Let's create a visualization showing the relationship between temperature and CO2.

In [None]:
# Prepare annual data for correlation
annual_temp = climate_df[["Year", "Temperature_Anomaly_C"]].copy()
annual_co2_mean = co2_df.groupby(co2_df["Date"].dt.year)["CO2_ppm"].mean().reset_index()
annual_co2_mean.columns = ["Year", "CO2_ppm"]

merged = annual_temp.merge(annual_co2_mean, on="Year")

# Create correlation visualization
fig3, (ax3a, ax3b) = plt.subplots(1, 2, figsize=(14, 6))

# Left: Dual-axis time series
color_temp = "#e74c3c"
color_co2 = "#27ae60"

ax3a.plot(
    merged["Year"],
    merged["Temperature_Anomaly_C"],
    color=color_temp,
    linewidth=2,
    label="Temperature Anomaly",
)
ax3a.set_xlabel("Year", fontsize=12)
ax3a.set_ylabel("Temperature Anomaly (°C)", color=color_temp, fontsize=12)
ax3a.tick_params(axis="y", labelcolor=color_temp)

ax3a_twin = ax3a.twinx()
ax3a_twin.plot(
    merged["Year"],
    merged["CO2_ppm"],
    color=color_co2,
    linewidth=2,
    linestyle="--",
    label="CO₂",
)
ax3a_twin.set_ylabel("CO₂ (ppm)", color=color_co2, fontsize=12)
ax3a_twin.tick_params(axis="y", labelcolor=color_co2)

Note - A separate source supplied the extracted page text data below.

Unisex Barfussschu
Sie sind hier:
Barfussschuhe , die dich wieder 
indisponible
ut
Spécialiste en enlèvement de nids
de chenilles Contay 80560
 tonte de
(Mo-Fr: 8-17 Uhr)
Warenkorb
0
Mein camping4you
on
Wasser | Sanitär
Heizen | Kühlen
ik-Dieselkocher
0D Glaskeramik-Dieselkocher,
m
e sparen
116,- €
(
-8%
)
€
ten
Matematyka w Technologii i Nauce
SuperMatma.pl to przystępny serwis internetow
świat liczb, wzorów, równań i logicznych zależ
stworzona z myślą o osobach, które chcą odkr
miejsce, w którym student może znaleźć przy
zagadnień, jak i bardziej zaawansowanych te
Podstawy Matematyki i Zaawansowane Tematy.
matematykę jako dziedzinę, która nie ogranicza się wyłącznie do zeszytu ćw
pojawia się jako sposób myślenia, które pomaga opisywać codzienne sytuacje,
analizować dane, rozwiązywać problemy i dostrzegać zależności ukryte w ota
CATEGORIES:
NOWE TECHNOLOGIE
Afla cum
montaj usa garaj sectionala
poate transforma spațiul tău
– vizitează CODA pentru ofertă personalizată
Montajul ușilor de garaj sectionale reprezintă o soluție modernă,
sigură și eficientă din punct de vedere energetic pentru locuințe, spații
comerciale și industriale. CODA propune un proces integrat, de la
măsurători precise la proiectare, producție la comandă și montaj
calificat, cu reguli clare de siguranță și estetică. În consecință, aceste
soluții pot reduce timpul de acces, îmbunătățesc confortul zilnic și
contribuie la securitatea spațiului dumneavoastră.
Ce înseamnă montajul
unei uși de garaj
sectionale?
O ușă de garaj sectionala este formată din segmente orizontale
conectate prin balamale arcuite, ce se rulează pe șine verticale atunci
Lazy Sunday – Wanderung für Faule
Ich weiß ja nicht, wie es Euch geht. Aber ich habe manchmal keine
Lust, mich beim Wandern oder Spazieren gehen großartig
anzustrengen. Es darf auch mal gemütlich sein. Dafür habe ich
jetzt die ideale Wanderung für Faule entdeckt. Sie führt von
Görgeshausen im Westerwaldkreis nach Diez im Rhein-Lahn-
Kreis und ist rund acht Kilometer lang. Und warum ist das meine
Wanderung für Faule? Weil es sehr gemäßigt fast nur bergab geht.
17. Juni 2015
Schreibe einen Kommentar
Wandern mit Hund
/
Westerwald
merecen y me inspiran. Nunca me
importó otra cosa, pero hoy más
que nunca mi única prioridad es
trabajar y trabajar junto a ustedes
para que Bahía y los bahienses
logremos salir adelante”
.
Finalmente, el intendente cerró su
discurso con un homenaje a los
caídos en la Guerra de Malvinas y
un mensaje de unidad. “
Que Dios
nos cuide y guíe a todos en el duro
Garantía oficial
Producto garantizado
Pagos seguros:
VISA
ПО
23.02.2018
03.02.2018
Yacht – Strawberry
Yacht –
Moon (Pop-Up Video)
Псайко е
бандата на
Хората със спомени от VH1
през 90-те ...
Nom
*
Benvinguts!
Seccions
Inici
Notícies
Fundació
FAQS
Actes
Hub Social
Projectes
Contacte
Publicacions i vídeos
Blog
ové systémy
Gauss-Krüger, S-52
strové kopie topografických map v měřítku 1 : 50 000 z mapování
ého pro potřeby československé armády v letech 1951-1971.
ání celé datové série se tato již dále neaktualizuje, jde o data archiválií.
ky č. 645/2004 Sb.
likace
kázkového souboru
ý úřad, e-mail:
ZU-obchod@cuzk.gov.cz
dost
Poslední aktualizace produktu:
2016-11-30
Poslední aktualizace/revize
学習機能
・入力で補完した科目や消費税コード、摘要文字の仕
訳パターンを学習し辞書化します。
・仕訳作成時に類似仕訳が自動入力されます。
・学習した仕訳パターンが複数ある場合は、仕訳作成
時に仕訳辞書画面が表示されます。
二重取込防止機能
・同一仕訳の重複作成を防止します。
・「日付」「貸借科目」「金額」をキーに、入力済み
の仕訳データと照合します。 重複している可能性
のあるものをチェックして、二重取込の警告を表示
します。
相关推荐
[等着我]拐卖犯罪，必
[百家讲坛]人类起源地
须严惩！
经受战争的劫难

ax3a.set_title("Temperature and CO₂ Over Time", fontsize=12, fontweight="bold")
ax3a.legend(loc="upper left")
ax3a_twin.legend(loc="lower right")

# Right: Scatter plot with regression
ax3b.scatter(
    merged["CO2_ppm"],
    merged["Temperature_Anomaly_C"],
    c=merged["Year"],
    cmap="plasma",
    s=50,
    alpha=0.7,
)

# Add regression line
z = np.polyfit(merged["CO2_ppm"], merged["Temperature_Anomaly_C"], 1)
p = np.poly1d(z)
x_line = np.linspace(merged["CO2_ppm"].min(), merged["CO2_ppm"].max(), 100)
ax3b.plot(x_line, p(x_line), "r--", linewidth=2, alpha=0.8)

# Calculate correlation
corr = merged["Temperature_Anomaly_C"].corr(merged["CO2_ppm"])
ax3b.text(
    0.05,
    0.95,
    f"r = {corr:.3f}",
    transform=ax3b.transAxes,
    fontsize=12,
    verticalalignment="top",
    bbox=dict(boxstyle="round", facecolor="wheat", alpha=0.8),
)

ax3b.set_xlabel("CO₂ Concentration (ppm)", fontsize=12)
ax3b.set_ylabel("Temperature Anomaly (°C)", fontsize=12)
ax3b.set_title("Temperature vs CO₂ Correlation", fontsize=12, fontweight="bold")

cbar = plt.colorbar(ax3b.collections[0], ax=ax3b, label="Year")

plt.tight_layout()
plt.show()

In [None]:
print("=" * 70)
print("TEMPERATURE-CO2 CORRELATION INTERPRETATION (WITH KB)")
print("=" * 70)

result_corr = interpreter_with_kb.interpret_figure(
    fig=fig3,
    context="Comparison of global temperature anomaly and atmospheric CO2 (1960-2024)",
    focus="Interpret the correlation, discuss the physical relationship between "
    + "CO2 forcing and temperature response based on the literature, "
    + "and note any time lags or nonlinearities",
    display_result=True,
)

## 6. Cost Comparison

Let's compare the token usage and costs between interpretations with and without the knowledge base.

In [None]:
# Get cost summaries
costs_no_kb = interpreter_no_kb.get_cost_summary()
costs_with_kb = interpreter_with_kb.get_cost_summary()

print("\n" + "=" * 70)
print("COST COMPARISON")
print("=" * 70)

print("\nWITHOUT Knowledge Base:")
print(f"  Total API calls: {costs_no_kb['total_calls']}")
print(f"  Input tokens: {costs_no_kb['total_tokens']['input']:,}")
print(f"  Output tokens: {costs_no_kb['total_tokens']['output']:,}")
print(f"  Total cost: ${costs_no_kb['total_cost_usd']:.4f}")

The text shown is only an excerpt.